I am most definitely late to the party where The Pig Restaurant with Rooms, near Bath, is concerned. When I last visited, it was in its previous incarnation as Hunstrete House country house hotel. What I remember from that visit was the impressive building, the smattering of chintz within and the very moreish canapes. Reinvented a few years ago as part of a small chain of Pigs owned by the Lime Wood Group, my visit was long overdue.

The house still looks like Elizabeth Bennett and sisters could come waltzing out on their way to Regency Bath. Inside however, it’s a different story. Banished are the chintzy furnishings, replaced with a style that they call homely luxury which sums it up perfectly. Squishy sofas, log fires, flagstone floors and plenty of places to plonk yourself down for an afternoon with the Sunday papers.

We took the kids for Sunday lunch and arrived half an hour late due to 3 diversions en route. Having worked in restaurants myself I know the trouble that late arrivals can cause but the staff here were charm and patience personified, as if it was no problem at all.

The dining room extends into a conservatory area, with fresh herbs in a jumble of different pots adorning tables and window ledges and lending a fresh scent to the air. Conservatories can often feel like an adjunct and be cold but this room, even on a chilly Sunday in February, was as cosy and welcoming as the rest of the Pig.

The 25 mile menu is made up of dishes with ingredients sourced within a 25 mile radius, many from the kitchen gardens on site. On the back of the menu is a map showing all the different suppliers who contribute their produce to the dishes on offer. Creating a seasonal menu with local produce in February, when nature’s bounty in the West Country is not exactly at its most abundant, is a challenge not for the fainthearted but certainly seems to drive creativity – I struggled to make a choice from the many appealing options.

   

We skipped starters, having just a nibble from the ‘piggy bits’ section of the menu instead. Vodka braised ribs aren’t something I have seen before and let’s hope all the alcohol had burned off since the children snaffled them as soon as they appeared.

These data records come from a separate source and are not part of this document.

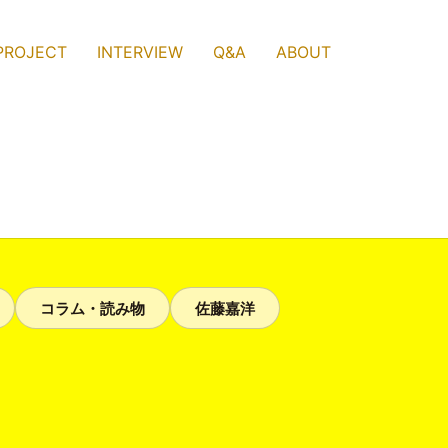
PROJECT
INTERVIEW
Q&A
ABOUT
コラム・読み物
佐藤嘉洋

The Piglets Menu for children had a range of crowd-pleasing favourites guaranteed to make small people clean their plates and the chicken and chips went down well with ours.

      

I had the pork cooked 2 ways, braised shoulder and roast loin, accompanied by a huge crispy Yorkshire pudding and roast potatoes. The seasonal vegetables here are so colourful and tasty that I had to wrestle the butternut squash back off my daughter. Cabbage, red onion and carrots completed the vibrant picture. DH had lamb, served with a caper and raisin sauce, which also had him fending off the kids’ forks.

For dessert the children had a chocolate brownie, which didn’t touch the sides, and strawberry ice cream with a piggy biscuit. I had the cheese and I particularly enjoyed the goddess cheese with its rind washed in Somerset cider brandy. DH had the piggy fours, which (spot the theme) he gave up defending from the mini marauders.

 

We couldn’t do the wine list justice as we were driving but if you like sweet things I did spot a Piggy Colada cocktail, featuring chocolate brownie infused Havana Club Especial, amongst other delights. One to have if you are staying over and can haul yourself straight up to bed afterwards.

After lunch we relaxed with coffees in one of the lounges, read the papers and did nothing in a way that we seem never to get the chance to do on a Sunday afternoon at home. The log fires burning, the rustle of the colour supplements – this was a beatific place to spend a cold day. We also took a peek in one of the private dining rooms.

En route back to the car we strolled the gardens and saw the extensive allotments, chickens and deer. A pause at the smokehouse found another friendly staff member (this guy was in the kitchen brigade) who told us about the smoking process they use on site for their smoked salmon, smoked salt, hams and pancetta.

We will definitely be making a return visit to the Pig and, I can categorically say, I’m not missing the chintz.